## Entries taken from a collection
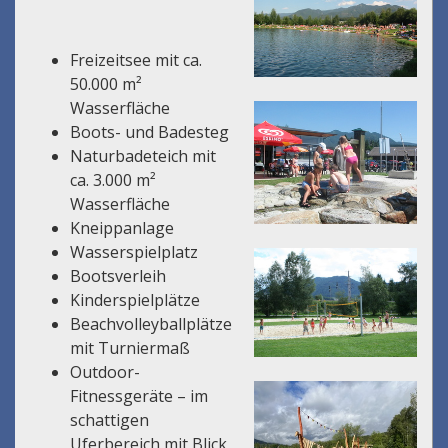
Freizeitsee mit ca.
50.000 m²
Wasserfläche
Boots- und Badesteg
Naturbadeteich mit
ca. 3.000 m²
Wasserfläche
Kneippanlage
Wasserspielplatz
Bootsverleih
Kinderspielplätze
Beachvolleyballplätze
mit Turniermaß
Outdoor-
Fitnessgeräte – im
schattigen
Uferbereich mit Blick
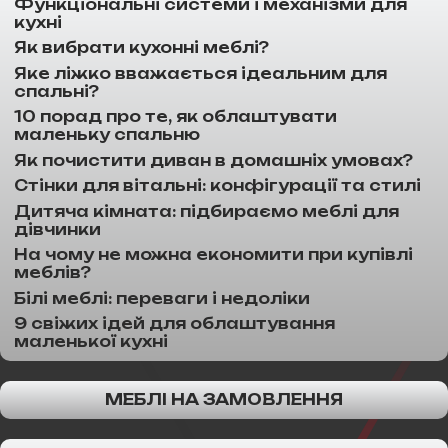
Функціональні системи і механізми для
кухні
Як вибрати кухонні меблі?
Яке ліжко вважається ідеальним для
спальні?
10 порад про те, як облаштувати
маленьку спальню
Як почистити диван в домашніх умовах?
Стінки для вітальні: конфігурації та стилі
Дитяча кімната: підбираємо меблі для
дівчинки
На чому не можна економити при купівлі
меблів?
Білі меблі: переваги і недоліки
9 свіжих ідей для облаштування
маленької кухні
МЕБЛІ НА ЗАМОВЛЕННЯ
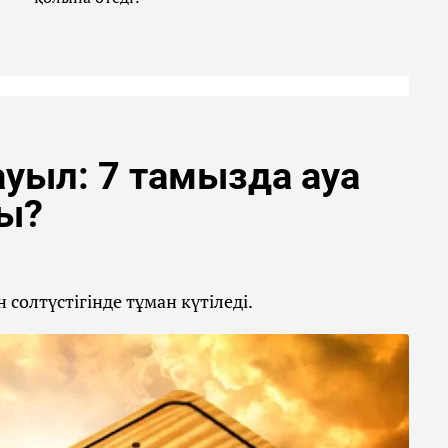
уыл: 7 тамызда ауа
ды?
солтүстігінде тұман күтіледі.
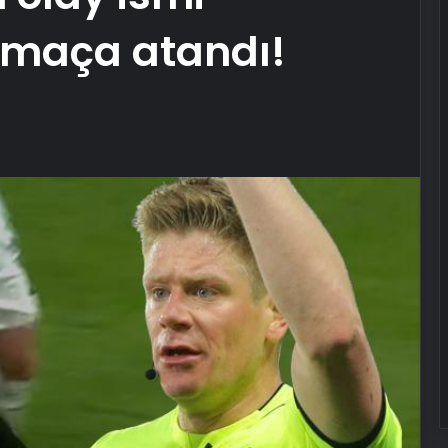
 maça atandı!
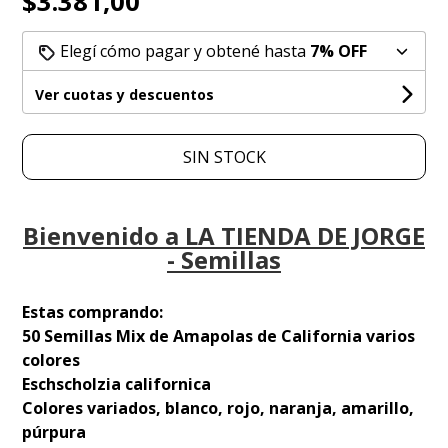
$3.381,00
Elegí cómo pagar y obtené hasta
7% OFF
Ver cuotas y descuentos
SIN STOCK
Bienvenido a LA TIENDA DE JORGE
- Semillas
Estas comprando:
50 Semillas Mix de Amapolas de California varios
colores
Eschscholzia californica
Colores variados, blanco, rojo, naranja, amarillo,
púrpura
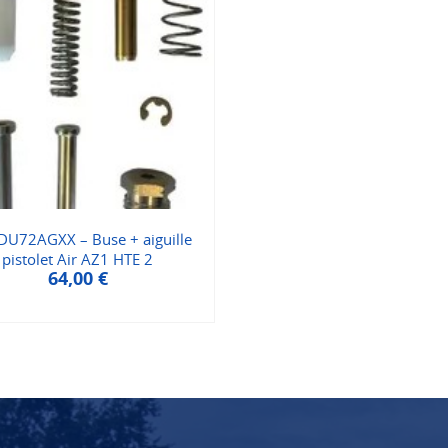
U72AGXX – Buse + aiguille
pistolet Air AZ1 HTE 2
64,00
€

## INSTRUCTIONS FOR THE TASK
Where a line in the records above contains the string "Semillas", return that line.

## EXERCISE SOLUTION
- Semillas
50 Semillas Mix de Amapolas de California varios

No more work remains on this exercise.